How great is this recording? Let me indulge you in a quick story; I taught jazz history to undergraduates at Rutgers for a year, one of the greatest experiences of my life. I had never taught before but relished the challenge of standing in front of 55 students--who clearly took the class because they thought it would be easy--and making them care about records that were made before their grandparents were born. Fortunately, I had enough enthusiasm to border on making a fool of myself and I managed to make some deep connections. When I got to Armstrong and Bechet, I didn't talk about it as hi-falutin' art. I treated it as an epic battle of two geniuses with pretty large egos.

I built up Bechet's personality--the older man who liked to dominate the ensembles with his loud soprano saxophone, a true genius who could get downright violent about musical matters, the first great soloist who was used to dominating every musical situation he took part in.

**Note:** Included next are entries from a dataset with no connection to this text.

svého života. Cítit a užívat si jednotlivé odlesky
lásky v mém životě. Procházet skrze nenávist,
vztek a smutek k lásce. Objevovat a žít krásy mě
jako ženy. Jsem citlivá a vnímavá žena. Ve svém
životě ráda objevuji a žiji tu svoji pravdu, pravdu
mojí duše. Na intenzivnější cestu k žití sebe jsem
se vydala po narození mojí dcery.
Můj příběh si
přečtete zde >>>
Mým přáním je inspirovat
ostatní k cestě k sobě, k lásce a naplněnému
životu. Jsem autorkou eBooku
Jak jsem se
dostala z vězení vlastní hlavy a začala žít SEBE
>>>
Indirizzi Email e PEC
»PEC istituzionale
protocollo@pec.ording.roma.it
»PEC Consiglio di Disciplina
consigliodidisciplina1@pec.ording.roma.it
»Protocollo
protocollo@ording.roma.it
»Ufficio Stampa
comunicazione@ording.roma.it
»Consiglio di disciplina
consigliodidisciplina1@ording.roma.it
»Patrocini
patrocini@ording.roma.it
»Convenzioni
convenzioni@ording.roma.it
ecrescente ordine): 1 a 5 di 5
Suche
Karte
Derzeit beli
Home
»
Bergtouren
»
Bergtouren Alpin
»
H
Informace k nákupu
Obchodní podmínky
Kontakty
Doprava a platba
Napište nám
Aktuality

Then I built Armstrong--the younger man, a genius in his own right, who was much more respectful, unwilling to play over his fading mentor, King Oliver, yet possessing enough talent to turn the entire New York jazz scene on its head when he joined Fletcher Henderson's popular dance orchestra in 1924. And then I pressed play and played them two scratchy three-minute recordings that were already 80 years old at that point. By the time the second "Cake Walking Babies" ended, the room was electrified and people were cheering for Louis. More on the outcome in a bit but for me, it was a personal triumph to make these kids react so enthusiastically to these records. But once you listen to them, is it possible to react any other way?

Before getting to the records, a little more background. Armstrong and Bechet obviously knew of one another in New Orleans. Bechet was the older man but fondly remembered "Little Louis" blowing the famed "High Society" piccolo/clarinet part on a cornet. Bechet left New Orleans before Armstrong, made a splash in Europe and was taking astounding solos on records like "Wild Cat Blues" and "Kansas City Man Blues" in 1923 while Armstrong was still playing second cornet with Joe Oliver. Armstrong left Oliver to join Henderson in New York City, where he became something of a fixture in OKeh's recording studios, accompanying blues singers and vaudeville performers as often as humanly possible. Bechet was part of the New York scene, too, at this point, also putting in his time by accompanying various OKeh artists. Thus, it was only a matter of time before the two joined forces in a recording studio.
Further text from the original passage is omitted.